Entre 2015 y 2019 Etiopía fue el país de procedencia más común de niños y niñas adoptadas del continente africano, según datos del Ministerio de Sanidad, Consumo y Bienestar Social. En ese país también fue adoptada Beza Oliver, quien reside actualmente en Barcelona y se separó de sus hermanas a los siete años. Desde que tiene uso de razón ha seguido manteniendo el contacto con ellas. Y de ahí que las redes sociales le hayan resultado tan importantes mientras el contacto físico no era posible: «Una vez cada tres años intento viajar, pero para mí es importante que no pase tanto tiempo sin hablarnos. Así, cuando las veo no tengo que explicarles mi vida desde cero, partimos desde un punto muy cercano», explica.
Aunque su amhárico —el idioma oficial etíope— es macarrónico y sus hermanas y abuela apenas hablan inglés, el idioma es secundario: «Mi abuela es para mí una segunda madre. Y aunque es mayor y el acceso a internet allí es complicado, intento mandarle sobre todo fotos y se queda feliz».

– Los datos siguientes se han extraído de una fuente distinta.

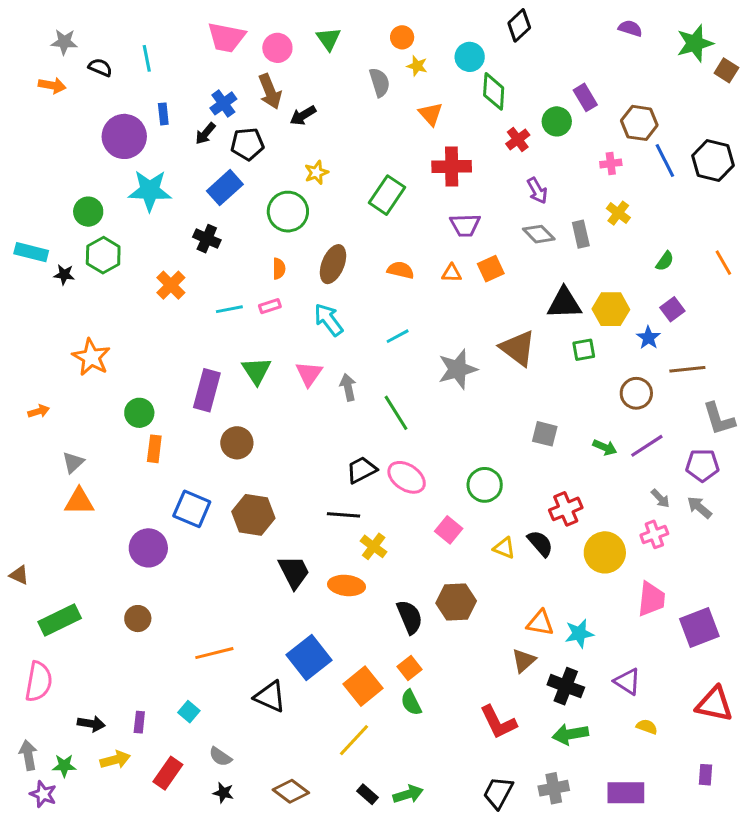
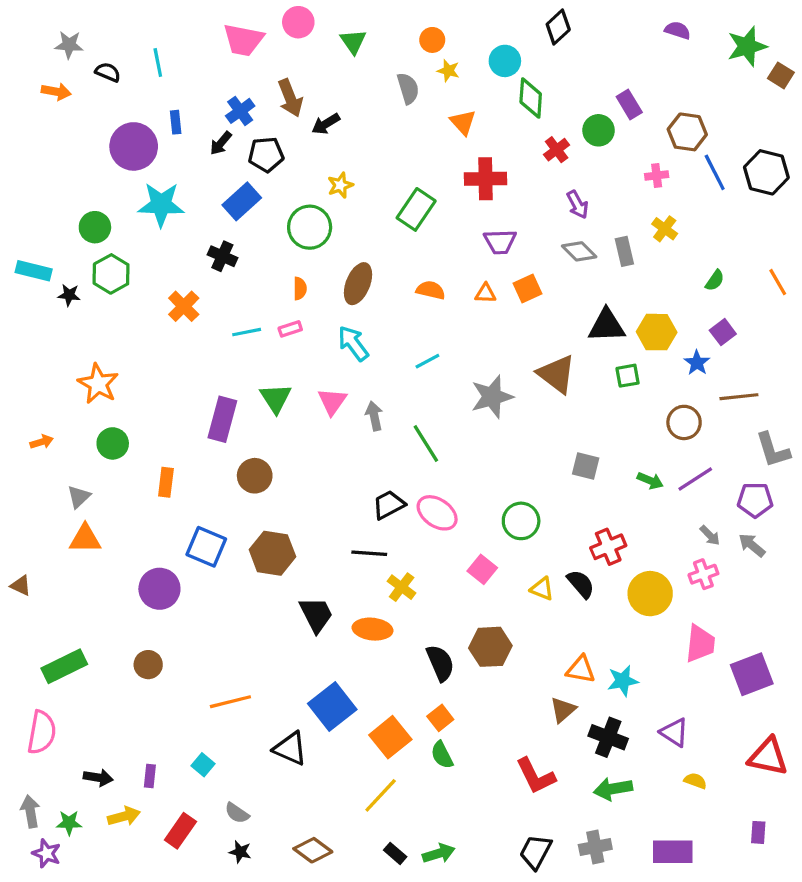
pink circle: (277, 48) -> (298, 22), moved
green circle: (139, 413) -> (113, 443), moved
brown triangle: (19, 575) -> (21, 585), moved

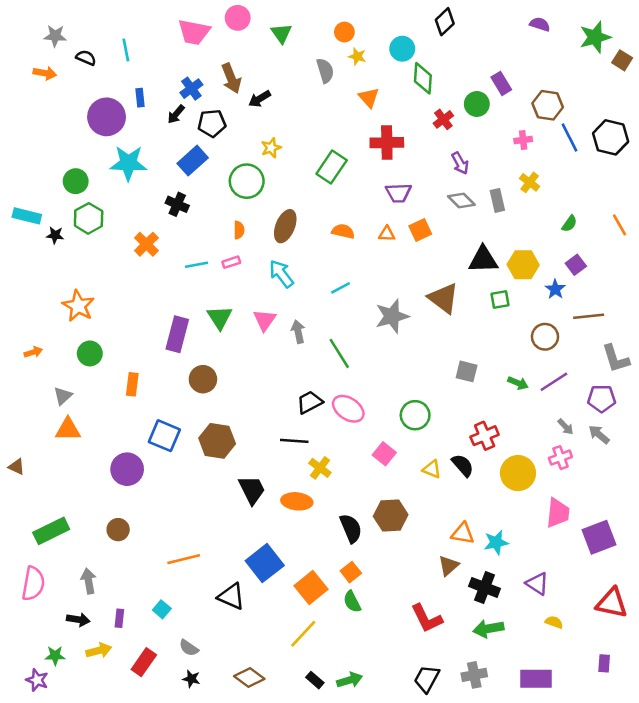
gray arrow: (30, 811) -> (89, 581), moved

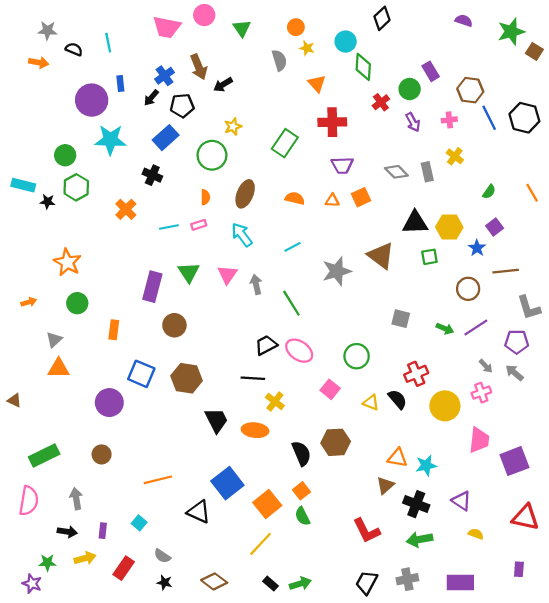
purple arrow: (460, 163) -> (413, 122), moved

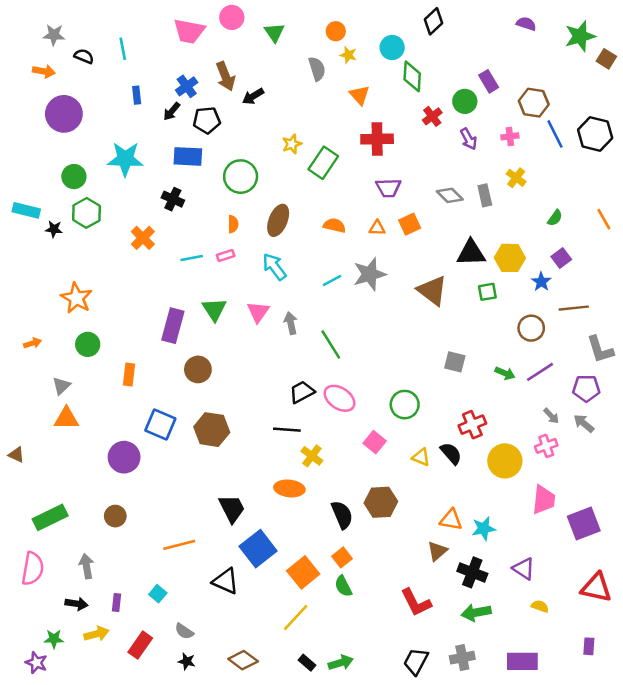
purple circle: (92, 100) -> (64, 114), moved
yellow star: (233, 127) -> (292, 144), moved
blue rectangle: (166, 138) -> (188, 156), turned 45
gray star: (337, 271) -> (370, 274), moved
black trapezoid: (216, 420) -> (232, 509), moved

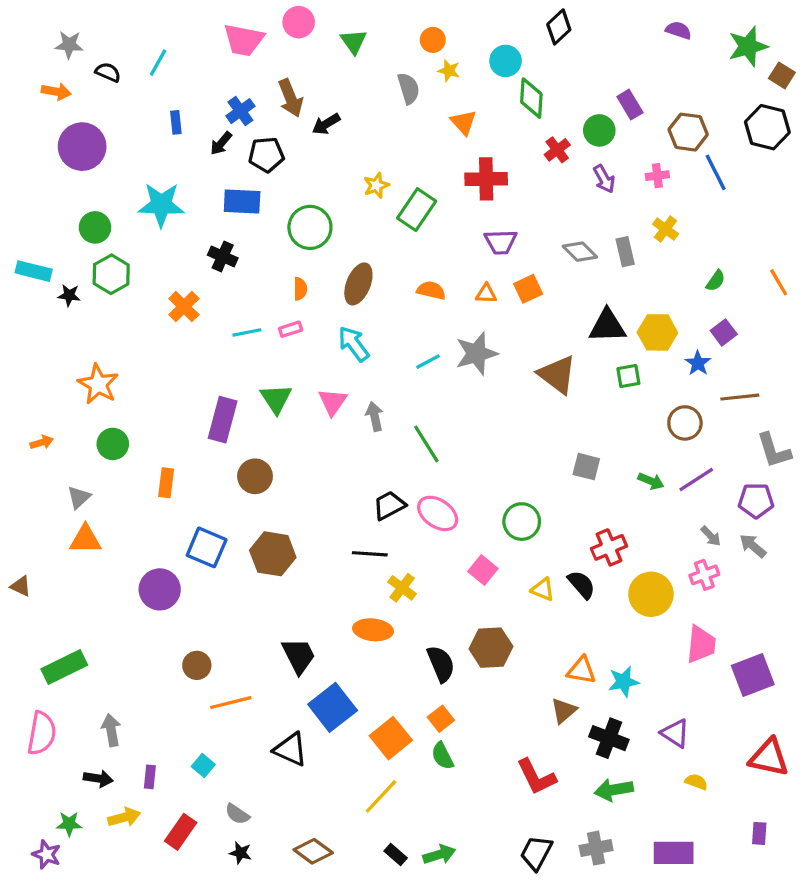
cyan line: (123, 49) -> (158, 63), turned 40
black hexagon: (595, 134) -> (767, 127), moved
brown circle: (115, 516) -> (197, 665), moved

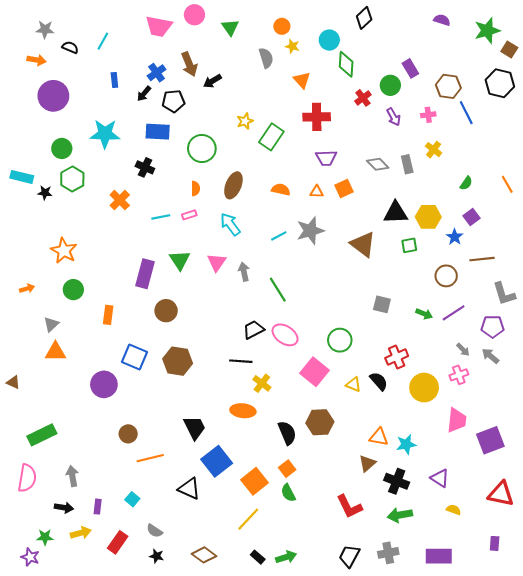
pink square: (483, 570) -> (315, 372), size x1.5

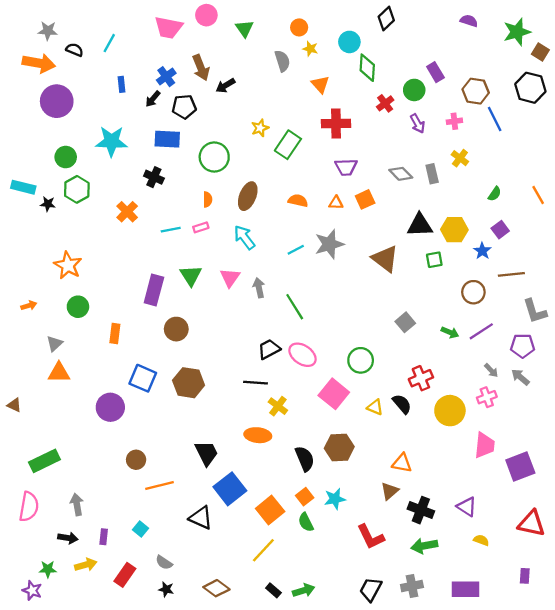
orange arrow: (37, 60) -> (39, 63), size x1.6
gray square: (382, 304) -> (405, 322), turned 36
cyan star: (406, 444) -> (335, 499), moved

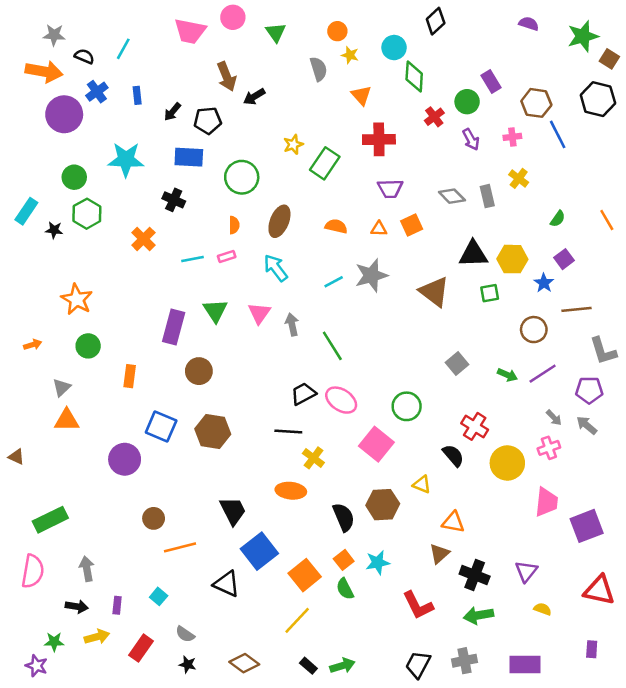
blue cross: (166, 77) -> (97, 92), moved
cyan rectangle: (23, 187) -> (26, 211), turned -70
red cross: (421, 378) -> (475, 426), turned -35
yellow triangle: (375, 407) -> (422, 484), moved
purple triangle: (467, 507) -> (526, 571), turned 35

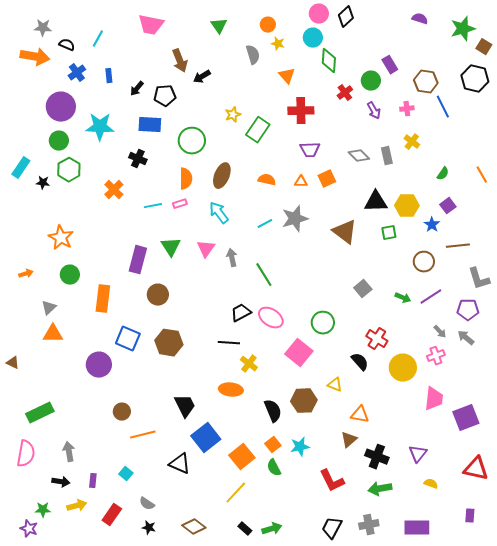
pink circle: (233, 17) -> (319, 14), moved
purple circle: (64, 114) -> (61, 107), moved
orange semicircle: (234, 225) -> (186, 179), size x1.5
orange rectangle: (130, 376) -> (103, 299), size x1.5

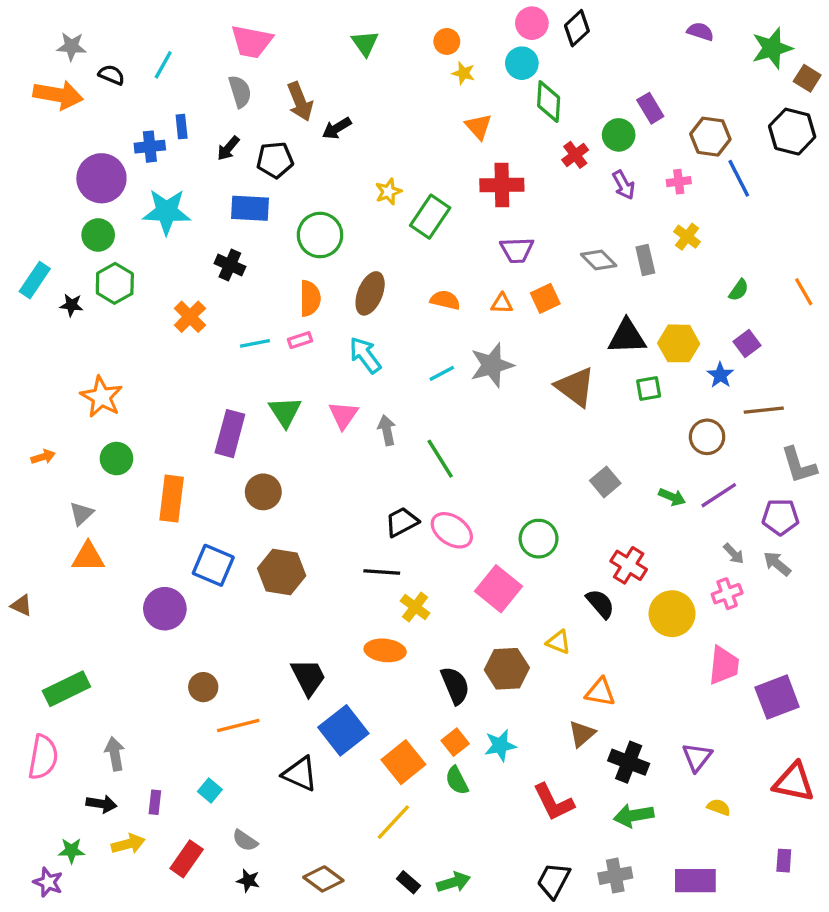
gray semicircle: (253, 55) -> (240, 92), moved
blue cross: (77, 73) -> (150, 147), moved, turned 30

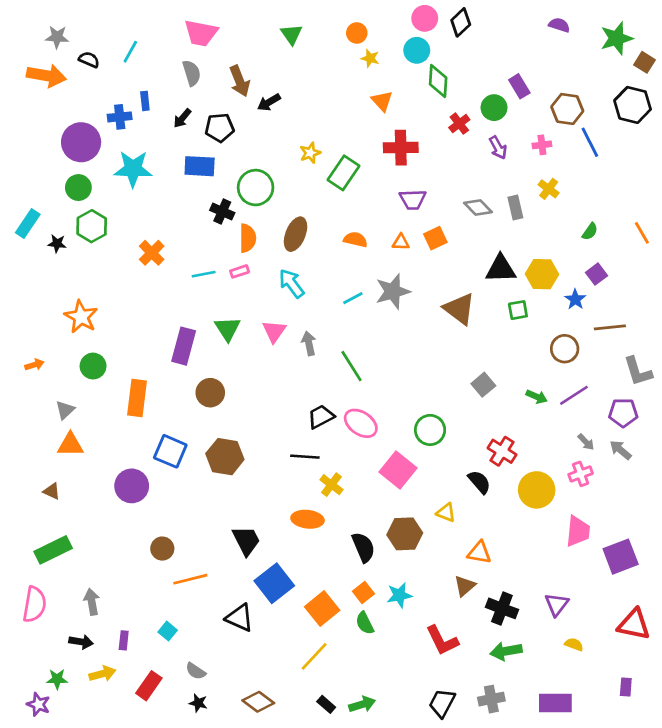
black cross: (230, 265) -> (222, 212), moved
brown triangle: (21, 605) -> (52, 491), moved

A veces su cabeza está aquí, otras, allí. No se siente de ningún sitio y de ambos a la vez, porque establecer esta fuerte conexión con África le ha costado un eterno cuestionamiento del sentimiento de pertenencia: «El hecho de ser racializada y que me estén cuestionando constantemente de dónde soy, no ayuda al proceso de arraigo. Y cuando voy allí, tampoco sienten que sea de los suyos por mi forma de hablar y vestir».